Marzo 12: Beato Luis Orione, Sacerdote de la Tercera Orden Franciscana (1872‑1940). Fundador de la Piccola Opera della Provvidenza. Beatificado por Juan Pablo II el 26 de octubre de 1980.
Es uno de los más grandes y conocidos apóstoles de la caridad, surgidos en nuestro tiempo para dar un luminoso testimonio de amor a Cristo y a los hermanos, mediante una increíble fidelidad y devoción a la santa Iglesia de Roma y al Papa, “dulce Cristo en la tierra”.
Nacido de una familia pobrísima, sin ninguna propiedad, sin casa, sin más riqueza que una fe viva, una gran honestidad y un asiduo trabajo, en Pontecurone, el 23 de junio de 1872.
Muy pronto sintió la vocación sacerdotal y religiosa, a cuya realización sólo se oponía la gran pobreza de la familia. Pasó seis meses con los frailes franciscanos en Voghera, pero el Señor no lo tenía para fraile franciscano. Amaba a San Francisco y su ideal de pobreza evangélica. En toda su vida procuró vivir sus ejemplos y la espiritualidad franciscana. Ingresó a la Tercera Orden Franciscana. Durante tres años fue alumno entusiasta de San Juan Bosco y estuvo a su lado en su preciosa muerte. Pero el Señor no lo quería salesiano. Entró en el Seminario diocesano de Tortona para prepararse al sacerdocio.

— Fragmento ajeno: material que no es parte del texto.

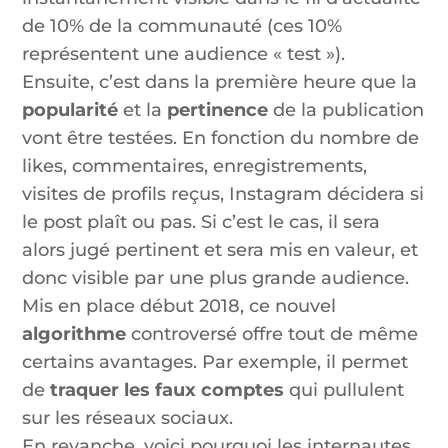
de 10% de la communauté (ces 10%
représentent une audience « test »).
Ensuite, c’est dans la première heure que la
popularité
et la
pertinence
de la publication
vont être testées. En fonction du nombre de
likes, commentaires, enregistrements,
visites de profils reçus, Instagram décidera si
le post plaît ou pas. Si c’est le cas, il sera
alors jugé pertinent et sera mis en valeur, et
donc visible par une plus grande audience.
Mis en place début 2018, ce nouvel
algorithme
controversé offre tout de même
certains avantages. Par exemple, il permet
de
traquer les faux comptes
qui pullulent
sur les réseaux sociaux.
En revanche, voici pourquoi les internautes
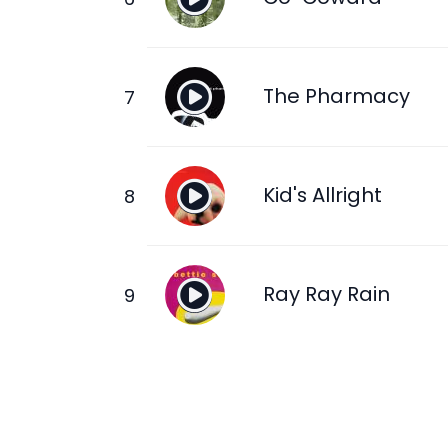
The Pharmacy
Kid's Allright
Ray Ray Rain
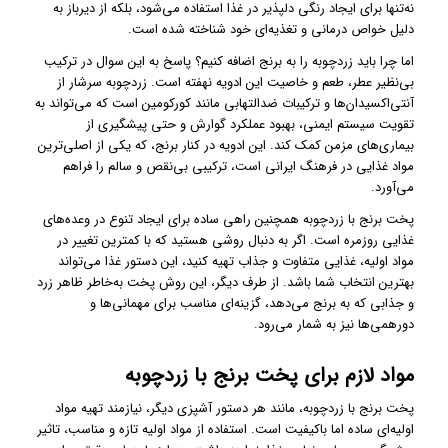
نه‌تنها برای ایجاد رنگی دلپذیر در غذا استفاده می‌شود، بلکه از دیرباز به
دلیل خواص درمانی و تغذیه‌ای خود شناخته شده است.
اما چرا باید زردچوبه را به برنج اضافه کنیم؟ پاسخ به این سوال در ترکیب
بی‌نظیر عطر، طعم و خاصیت این ادویه نهفته است. زردچوبه سرشار از
آنتی‌اکسیدان‌ها و ترکیبات ضدالتهابی مانند کورکومین است که می‌تواند به
تقویت سیستم ایمنی، بهبود عملکرد گوارش و حتی پیشگیری از
بیماری‌های مزمن کمک کند. این ادویه در کنار برنج، که یکی از اصلی‌ترین
مواد غذایی در فرهنگ ایرانی است، ترکیبی بی‌نقص و سالم را فراهم
می‌آورد.
پخت برنج با زردچوبه همچنین راهی ساده برای ایجاد تنوع در وعده‌های
غذایی روزمره است. اگر به دنبال روشی هستید که با کمترین تغییر در
مواد اولیه، غذایی متفاوت و جذاب تهیه کنید، این دستور غذا می‌تواند
بهترین انتخاب شما باشد. از طرف دیگر، این روش پخت به‌خاطر ظاهر زرد
و جذابی که به برنج می‌دهد، گزینه‌ای مناسب برای مهمانی‌ها و
دورهمی‌ها نیز به شمار می‌رود.
مواد لازم برای پخت برنج با زردچوبه
پخت برنج با زردچوبه، مانند هر دستور آشپزی دیگر، نیازمند تهیه مواد
اولیه‌ای ساده اما باکیفیت است. استفاده از مواد اولیه تازه و مناسب، تاثیر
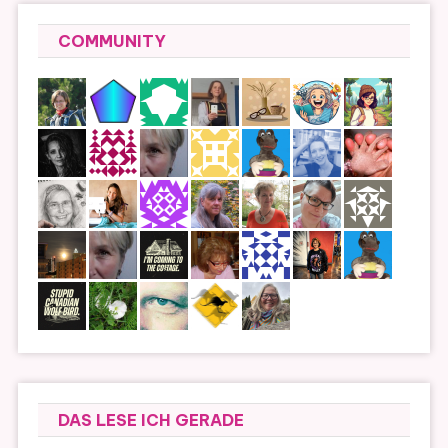
COMMUNITY
DAS LESE ICH GERADE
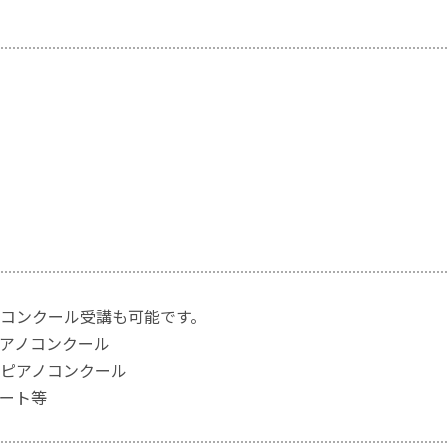
コンクール受講も可能です。
アノコンクール
ピアノコンクール
ート等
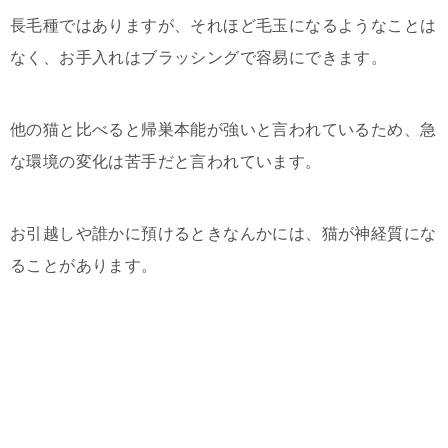
長毛種ではありますが、それほど毛玉になるようなことは
なく、お手入れはブラッシングで容易にできます。
他の猫と比べると帰巣本能が強いと言われているため、急
な環境の変化は苦手だと言われています。
お引越しや誰かに預けるときなんかには、猫が神経質にな
ることがあります。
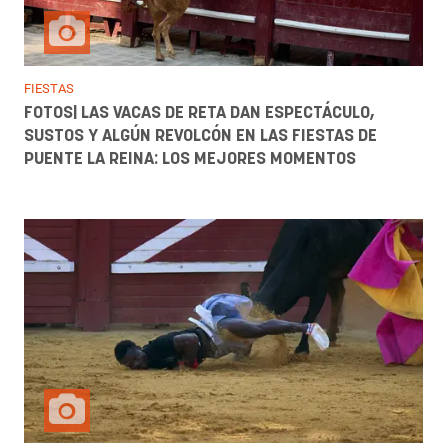
FIESTAS
FOTOS| LAS VACAS DE RETA DAN ESPECTÁCULO,
SUSTOS Y ALGÚN REVOLCÓN EN LAS FIESTAS DE
PUENTE LA REINA: LOS MEJORES MOMENTOS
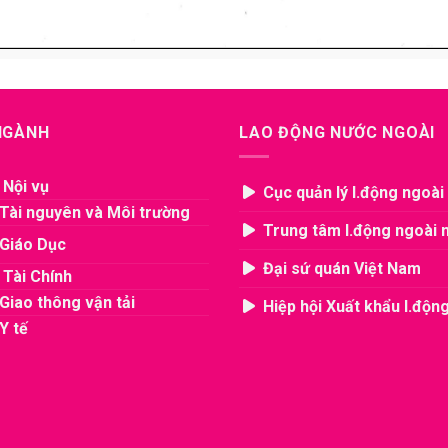
 NGÀNH
LAO ĐỘNG NƯỚC NGOÀI
 Nội vụ
Cục quản lý l.động ngoài
Tài nguyên và Môi trường
Trung tâm l.động ngoài 
Giáo Dục
Đại sứ quán Việt Nam
 Tài Chính
Giao thông vận tải
Hiệp hội Xuất khẩu l.độn
Y tế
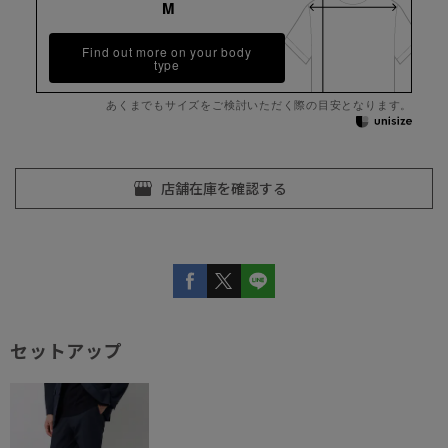
M
Find out more on your body
type
あくまでもサイズをご検討いただく際の目安となります。
セットアップ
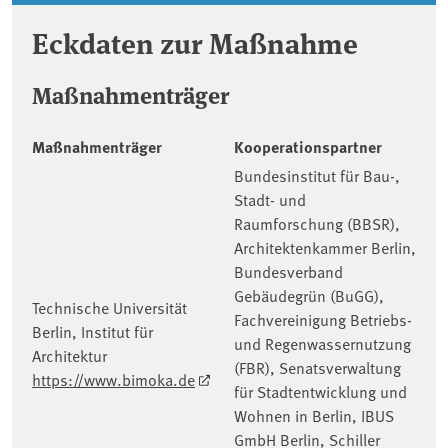
Eckdaten zur Maßnahme
Maßnahmenträger
Maßnahmenträger
Kooperationspartner
Bundesinstitut für Bau-,
Stadt- und
Raumforschung (BBSR),
Architektenkammer Berlin,
Bundesverband
Gebäudegrün (BuGG),
Technische Universität
Fachvereinigung Betriebs-
Berlin, Institut für
und Regenwassernutzung
Architektur
(FBR), Senatsverwaltung
https://www.bimoka.de
für Stadtentwicklung und
Wohnen in Berlin, IBUS
GmbH Berlin, Schiller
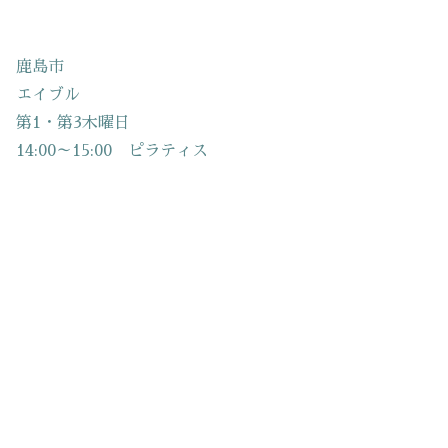
鹿島市
エイブル
第1・第3木曜日
14:00～15:00 ピラティス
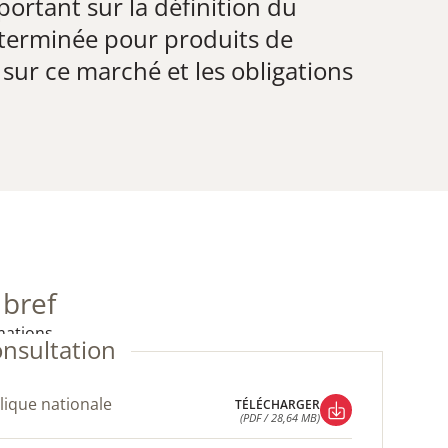
ortant sur la définition du
éterminée pour produits de
sur ce marché et les obligations
 bref
mations.
onsultation
lique nationale
TÉLÉCHARGER
(PDF / 28,64 MB)
TÉLÉCHARGER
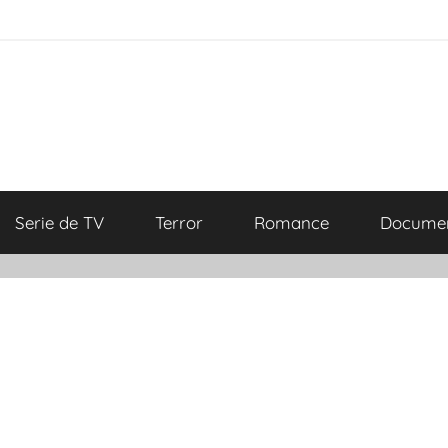
Serie de TV
Terror
Romance
Documen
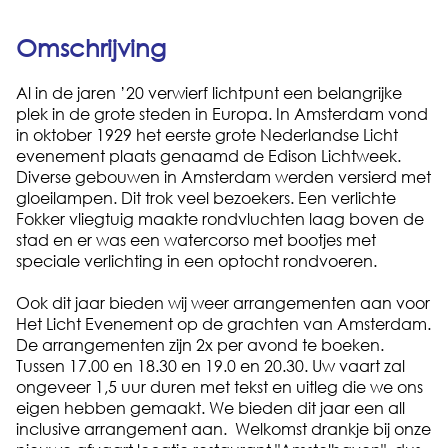
Omschrijving
Al in de jaren ’20 verwierf lichtpunt een belangrijke
plek in de grote steden in Europa. In Amsterdam vond
in oktober 1929 het eerste grote Nederlandse Licht
evenement plaats genaamd de Edison Lichtweek.
Diverse gebouwen in Amsterdam werden versierd met
gloeilampen. Dit trok veel bezoekers. Een verlichte
Fokker vliegtuig maakte rondvluchten laag boven de
stad en er was een watercorso met bootjes met
speciale verlichting in een optocht rondvoeren.
Ook dit jaar bieden wij weer arrangementen aan voor
Het Licht Evenement op de grachten van Amsterdam.
De arrangementen zijn 2x per avond te boeken.
Tussen 17.00 en 18.30 en 19.0 en 20.30. Uw vaart zal
ongeveer 1,5 uur duren met tekst en uitleg die we ons
eigen hebben gemaakt. We bieden dit jaar een all
inclusive arrangement aan. Welkomst drankje bij onze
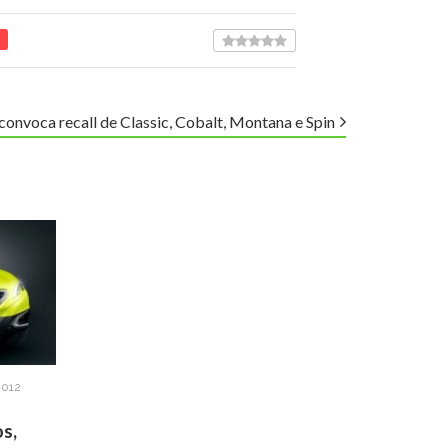
convoca recall de Classic, Cobalt, Montana e Spin
2012
s,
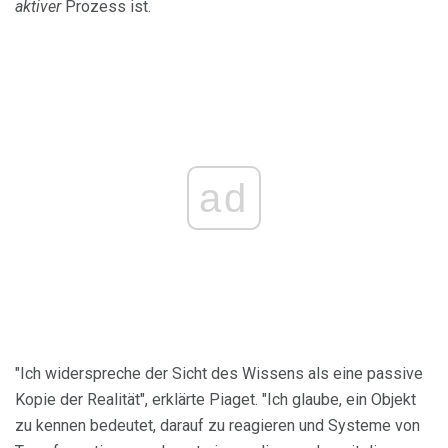
aktiver
Prozess ist.
ad
"Ich widerspreche der Sicht des Wissens als eine passive
Kopie der Realität", erklärte Piaget. "Ich glaube, ein Objekt
zu kennen bedeutet, darauf zu reagieren und Systeme von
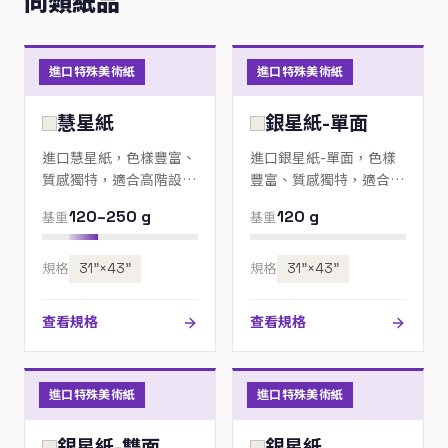
同類紙品
進口特殊美術紙
進口特殊美術紙
慧星紙
銀星紙-單面
進口慧星紙，色樣豐富、
進口銀星紙-單面，色樣
質感獨特，適合高階設
豐富、質感獨特，適合高
計、邀請卡與包裝；歡迎
階設計、邀請卡與包裝；
120–250 g
120 g
基重
基重
來電指定色號。
歡迎來電指定色號。
規格
31”×43”
規格
31”×43”
查看規格
查看規格
進口特殊美術紙
進口特殊美術紙
銀星紙-雙面
銀星紙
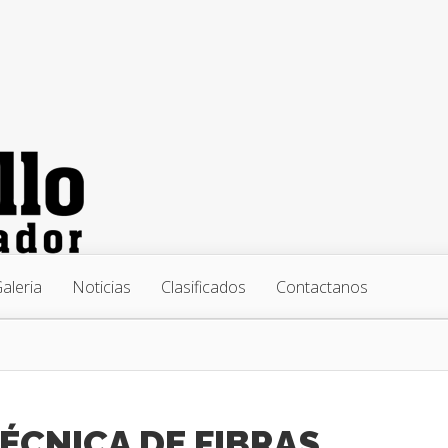
aleria
Noticias
Clasificados
Contactanos
TÉCNICA DE FIBRAS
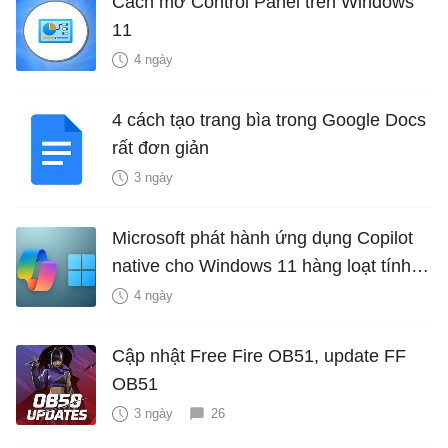
Cách mở Control Panel trên Windows
11
4 ngày
4 cách tạo trang bìa trong Google Docs
rất đơn giản
3 ngày
Microsoft phát hành ứng dụng Copilot
native cho Windows 11 hàng loạt tính
năng mới Hữu Ích
4 ngày
Cập nhật Free Fire OB51, update FF
OB51
3 ngày
26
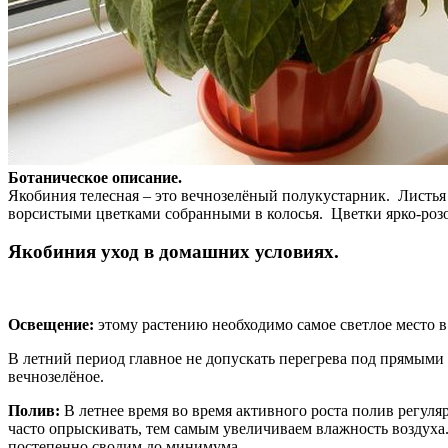
Ботаническое описание.
Якобиния телесная – это вечнозелёный полукустарник. Листья 
ворсистыми цветками собранными в колосья. Цветки ярко-розо
Якобиния уход в домашних условиях.
Освещение:
этому растению необходимо самое светлое место в 
В летний период главное не допускать перегрева под прямыми
вечнозелёное.
Полив:
В летнее время во время активного роста полив регул
часто опрыскивать, тем самым увеличиваем влажность воздуха
постепенно сводим до минимума.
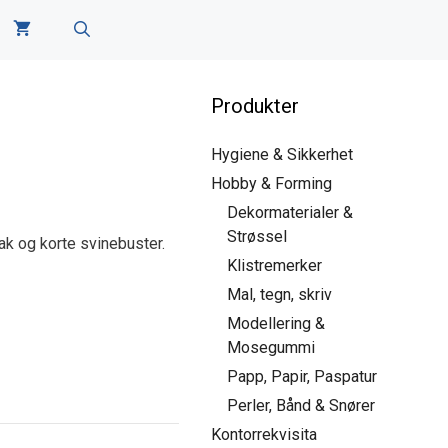
Produkter
Hygiene & Sikkerhet
Hobby & Forming
Dekormaterialer &
Strøssel
k og korte svinebuster.
Klistremerker
Mal, tegn, skriv
Modellering &
Mosegummi
Papp, Papir, Paspatur
Perler, Bånd & Snører
Kontorrekvisita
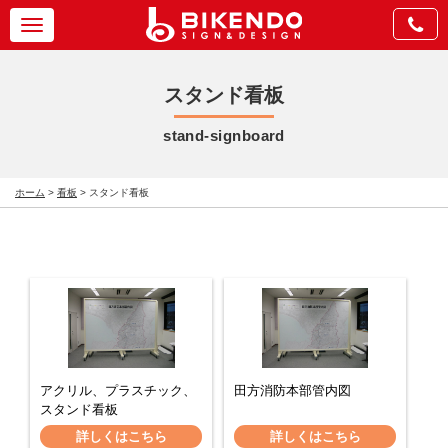
Toggle
navigation
スタンド看板
stand-signboard
ホーム
>
看板
>
スタンド看板
アクリル、プラスチック、
田方消防本部管内図
スタンド看板
詳しくはこちら
詳しくはこちら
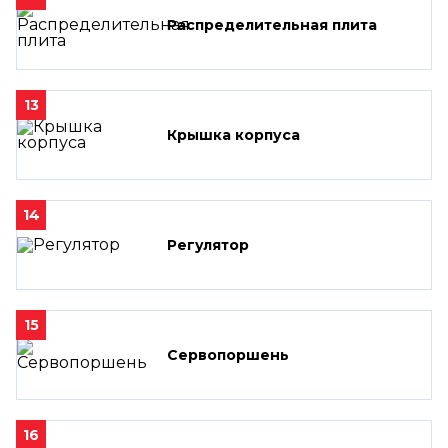
Распределительная плита
13
Крышка корпуса
14
Регулятор
15
Сервопоршень
16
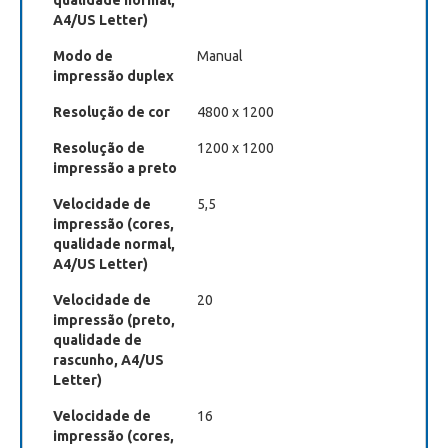
qualidade normal,
A4/US Letter)
Modo de
Manual
impressão duplex
Resolução de cor
4800 x 1200
Resolução de
1200 x 1200
impressão a preto
Velocidade de
5,5
impressão (cores,
qualidade normal,
A4/US Letter)
Velocidade de
20
impressão (preto,
qualidade de
rascunho, A4/US
Letter)
Velocidade de
16
impressão (cores,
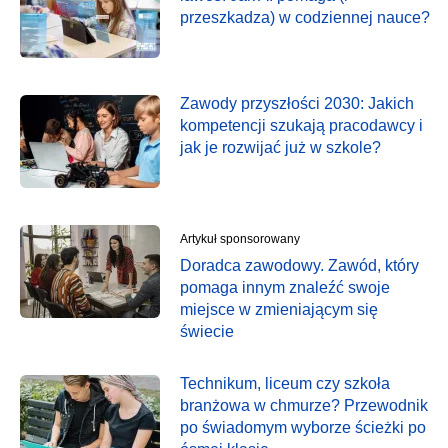
przeszkadza) w codziennej nauce?
Zawody przyszłości 2030: Jakich
kompetencji szukają pracodawcy i
jak je rozwijać już w szkole?
Artykuł sponsorowany
Doradca zawodowy. Zawód, który
pomaga innym znaleźć swoje
miejsce w zmieniającym się
świecie
Technikum, liceum czy szkoła
branżowa w chmurze? Przewodnik
po świadomym wyborze ścieżki po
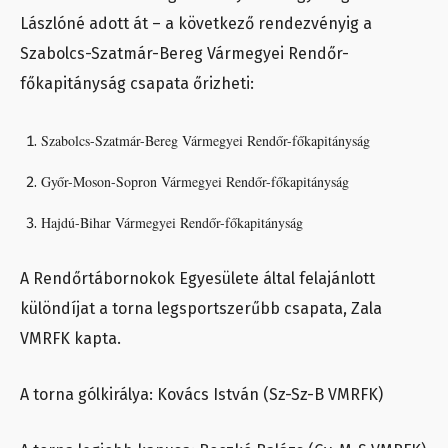
Lászlóné adott át – a következő rendezvényig a
Szabolcs-Szatmár-Bereg Vármegyei Rendőr-
főkapitányság csapata őrizheti:
Szabolcs-Szatmár-Bereg Vármegyei Rendőr-főkapitányság
Győr-Moson-Sopron Vármegyei Rendőr-főkapitányság
Hajdú-Bihar Vármegyei Rendőr-főkapitányság
A Rendőrtábornokok Egyesülete által felajánlott
különdíjat a torna legsportszerűbb csapata, Zala
VMRFK kapta.
A torna gólkirálya: Kovács István (Sz-Sz-B VMRFK)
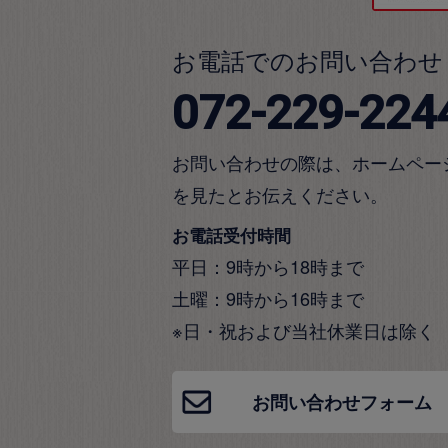
お電話でのお問い合わせ
072-229-224
お問い合わせの際は、ホームペー
を見たとお伝えください。
お電話受付時間
平日：9時から18時まで
土曜：9時から16時まで
※日・祝および当社休業日は除く
お問い合わせフォーム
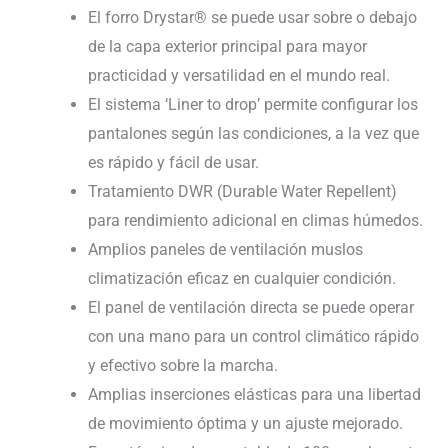
El forro Drystar® se puede usar sobre o debajo
de la capa exterior principal para mayor
practicidad y versatilidad en el mundo real.
El sistema ‘Liner to drop’ permite configurar los
pantalones según las condiciones, a la vez que
es rápido y fácil de usar.
Tratamiento DWR (Durable Water Repellent)
para rendimiento adicional en climas húmedos.
Amplios paneles de ventilación muslos
climatización eficaz en cualquier condición.
El panel de ventilación directa se puede operar
con una mano para un control climático rápido
y efectivo sobre la marcha.
Amplias inserciones elásticas para una libertad
de movimiento óptima y un ajuste mejorado.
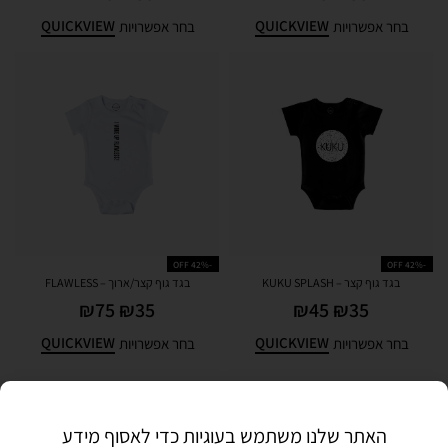
QUICKVIEW
QUICKVIEW
בחר אפשרויות
בחר אפשרויות
-42% OFF
-42% OFF
בגד גוף קצר – KUKU SPLASH
בגד גוף קצר/ארוך – FLAWLESS
₪
75
₪
35
₪
45
₪
35
QUICKVIEW
QUICKVIEW
בחר אפשרויות
בחר אפשרויות
האתר שלנו משתמש בעוגיות כדי לאסוף מידע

A los veinte años de edad un encuentro fortuito con un muchacho expulsado de las clases de catecismo por indisciplinado, lo hizo convertirse en fundador. De aquel encuentro nació su congregación: la Pequeña obra de la Divina Providencia, a la cual más tarde añadirá la rama femenina de las Pequeñas misioneras de la Caridad. Comenzó la gran epopeya de su caridad con un oratorio festivo urbano en Tortona, continuó con la fundación de un pequeño colegio para vocaciones pobres, luego con las escuelas y varias obras asistenciales.
En 1895, ya sacerdote, se dedicó con gran celo al apostolado de la predicación y de la confesión, de la dirección espiritual, de las misiones populares, con la ayuda fervorosa de los miembros de su naciente congregación. Con ocasión de algunos desastres naturales que arrasaron algunas zonas de Italia: terremoto de Mesina, de Regio, Calabria y de Marsica, el Beato Luis Orione se convirtió en el padre de los pobres y de los desechados de la sociedad. Su programa era: “hacer el bien siempre, el bien a todos, nunca hacer el mal a nadie”, con gran fidelidad a la Iglesia y al Papa. Se hizo todo para todos para llevarlos a todos a Cristo. Viajó dos veces a Suramérica, donde aún hoy hay más de 250 instituciones en que trabajan sus hijos e hijas.
Murió a la edad de 68 años el 12 de marzo de 1940 en San Remo. Sus funerales fueron la apoteosis de la santidad de este humilde sacerdote. Juan Pablo II lo beatificó en la Plaza de San Pedro el 26 de octubre de 1980.